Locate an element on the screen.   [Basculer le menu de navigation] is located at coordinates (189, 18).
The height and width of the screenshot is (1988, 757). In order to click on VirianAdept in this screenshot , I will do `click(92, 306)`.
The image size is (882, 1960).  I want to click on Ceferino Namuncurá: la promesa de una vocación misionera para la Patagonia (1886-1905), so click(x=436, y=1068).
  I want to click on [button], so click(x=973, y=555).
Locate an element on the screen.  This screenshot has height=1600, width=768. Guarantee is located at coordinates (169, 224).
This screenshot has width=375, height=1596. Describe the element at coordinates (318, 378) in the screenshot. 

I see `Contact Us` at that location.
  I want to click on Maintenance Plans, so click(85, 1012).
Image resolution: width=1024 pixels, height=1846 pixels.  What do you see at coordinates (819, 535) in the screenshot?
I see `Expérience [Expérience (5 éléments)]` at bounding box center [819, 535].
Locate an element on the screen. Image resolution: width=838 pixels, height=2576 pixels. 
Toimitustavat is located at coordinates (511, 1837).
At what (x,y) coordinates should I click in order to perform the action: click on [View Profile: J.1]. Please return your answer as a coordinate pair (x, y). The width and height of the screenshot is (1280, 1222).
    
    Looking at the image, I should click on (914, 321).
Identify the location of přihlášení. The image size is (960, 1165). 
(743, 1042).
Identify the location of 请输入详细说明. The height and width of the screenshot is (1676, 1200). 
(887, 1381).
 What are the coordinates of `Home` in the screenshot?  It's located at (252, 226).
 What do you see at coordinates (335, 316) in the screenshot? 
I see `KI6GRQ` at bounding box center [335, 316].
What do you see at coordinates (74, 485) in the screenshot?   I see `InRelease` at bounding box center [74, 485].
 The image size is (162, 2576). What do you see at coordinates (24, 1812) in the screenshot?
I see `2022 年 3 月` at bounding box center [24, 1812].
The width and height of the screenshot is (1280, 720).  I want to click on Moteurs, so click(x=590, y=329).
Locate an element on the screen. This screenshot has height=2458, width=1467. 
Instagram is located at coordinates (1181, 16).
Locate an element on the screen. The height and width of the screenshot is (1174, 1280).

-*-*-

■ What the task requires ■
Could the entire listing be reproduced without any alteration?

■ Expected answer ■
Locate an element on the screen.   [Basculer le menu de navigation] is located at coordinates (189, 18).
The height and width of the screenshot is (1988, 757). In order to click on VirianAdept in this screenshot , I will do `click(92, 306)`.
The image size is (882, 1960).  I want to click on Ceferino Namuncurá: la promesa de una vocación misionera para la Patagonia (1886-1905), so click(x=436, y=1068).
  I want to click on [button], so click(x=973, y=555).
Locate an element on the screen.  This screenshot has height=1600, width=768. Guarantee is located at coordinates (169, 224).
This screenshot has width=375, height=1596. Describe the element at coordinates (318, 378) in the screenshot. 

I see `Contact Us` at that location.
  I want to click on Maintenance Plans, so click(85, 1012).
Image resolution: width=1024 pixels, height=1846 pixels.  What do you see at coordinates (819, 535) in the screenshot?
I see `Expérience [Expérience (5 éléments)]` at bounding box center [819, 535].
Locate an element on the screen. Image resolution: width=838 pixels, height=2576 pixels. 
Toimitustavat is located at coordinates (511, 1837).
At what (x,y) coordinates should I click in order to perform the action: click on [View Profile: J.1]. Please return your answer as a coordinate pair (x, y). The width and height of the screenshot is (1280, 1222).
    
    Looking at the image, I should click on (914, 321).
Identify the location of přihlášení. The image size is (960, 1165). 
(743, 1042).
Identify the location of 请输入详细说明. The height and width of the screenshot is (1676, 1200). 
(887, 1381).
 What are the coordinates of `Home` in the screenshot?  It's located at (252, 226).
 What do you see at coordinates (335, 316) in the screenshot? 
I see `KI6GRQ` at bounding box center [335, 316].
What do you see at coordinates (74, 485) in the screenshot?   I see `InRelease` at bounding box center [74, 485].
 The image size is (162, 2576). What do you see at coordinates (24, 1812) in the screenshot?
I see `2022 年 3 月` at bounding box center [24, 1812].
The width and height of the screenshot is (1280, 720).  I want to click on Moteurs, so click(x=590, y=329).
Locate an element on the screen. This screenshot has height=2458, width=1467. 
Instagram is located at coordinates (1181, 16).
Locate an element on the screen. The height and width of the screenshot is (1174, 1280).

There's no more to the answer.